Ideal Skills for Construction Managers

Construction managers need various skills to succeed in their critical positions. Students who aren’t sure whether construction management is right for them should consider if they have these skills before entering a degree program.

Decision-making skills

Since construction managers have to make many decisions in their day-to-day lives, those who fill these positions must be strong decision-makers. Construction managers need to decide who does specific tasks and jobs. They also have to determine what takes precedence on their daily to-do lists.

Analytical Skills

Construction managers do a lot of analysis in terms of budget financing, deadline estimating, etc. Construction managers also have to plan project strategies frequently and handle any unexpected delays or issues on worksites.

Customer Service Skills

Construction managers often have to maintain contact with company owners, executives, the public, and their employees. In other words, they have to know how to work well with many people simultaneously.

Leadership Skills

The most successful construction managers are strong leaders. They delegate tasks to their workers and subcontractors. But they also inspire those workers to do great jobs, even when the going gets tough.

Technical Skills

Naturally, skilled construction managers need to know all the technical elements of their industry. They need to understand how buildings are constructed, the materials used in projects, etc.

Initiative

The best construction managers have a lot of initiative since they are in charge of starting and finishing projects. No one looks over their shoulders to make sure deadlines are met. When deadlines loom, construction managers need to be able to put their noses to the grindstone and get things done.

Time Management Skills

Since all construction projects have strict deadlines, construction managers need to be able to meet objectives promptly and without going over budget.

Business Skills

Generalized business skills are vital, such as coordinating workers or performing simple accounting. Similarly, construction managers must choose competent staff members and maintain good working relationships with them.

Is It a Good Idea to Become a Construction Manager?

The construction management field is multiplying due to the increased need for housing, industrial complexes, and commercial buildings. Also, according to the BLS, construction manager employment opportunities should grow by 11% until 2030. This growth rate is faster than the job growth rate overall for all occupations.

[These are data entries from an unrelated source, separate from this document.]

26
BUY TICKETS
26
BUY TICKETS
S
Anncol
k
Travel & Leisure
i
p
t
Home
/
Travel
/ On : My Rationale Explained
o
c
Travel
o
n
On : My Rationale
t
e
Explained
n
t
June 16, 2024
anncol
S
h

This growth rate translates to approximately 39,000 new openings for construction managers each year. Thus, future construction managers should have many opportunities to find gainful positions, provided they have the experience and credentials. The construction industry is poised to expand soon due to population and business growth. All kinds of new businesses will need to be built, from residences to office buildings to schools, hospitals, and restaurants. On top of that, many national projects focused on improving national infrastructure should continue over the next decade. Construction managers will be needed to preside over essential projects to repair roads, bridges, sewer pipe systems, etc.

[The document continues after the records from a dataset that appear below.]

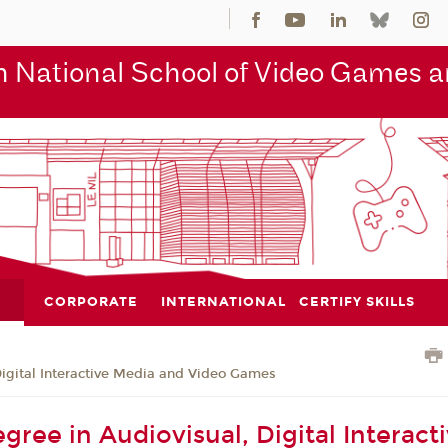
 National School of Video Games an
CORPORATE
INTERNATIONAL
CERTIFY SKILLS
Digital Interactive Media and Video Games
gree in Audiovisual, Digital Interact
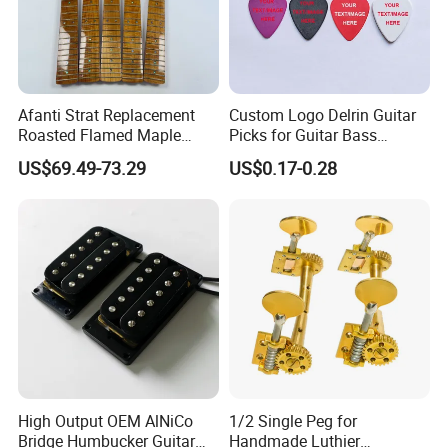
Afanti Strat Replacement
Custom Logo Delrin Guitar
Roasted Flamed Maple
Picks for Guitar Bass
Guitar Neck
Players
US$69.49-73.29
US$0.17-0.28
High Output OEM AlNiCo
1/2 Single Peg for
Bridge Humbucker Guitar
Handmade Luthier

Overall, suppose you believe you have the mindset and temperament to be a good construction manager. In that case, this is a great time to get into the field. As a construction manager, you’ll have the opportunity to earn an excellent salary and lots of different job options no matter your state of residence.

How to Become a Construction Manager-Start Today!

All in all, it is a great idea to become a construction manager. Construction managers will become more vital as the years go on. Even now, these professionals earn excellent salaries compared to other jobs in the construction industry.

Luckily, there are many ways to become a construction manager. For example, you can attend a quality online bachelor’s degree program. Online bachelor’s degrees in construction management are accessible, accredited, and valuable for your professional future.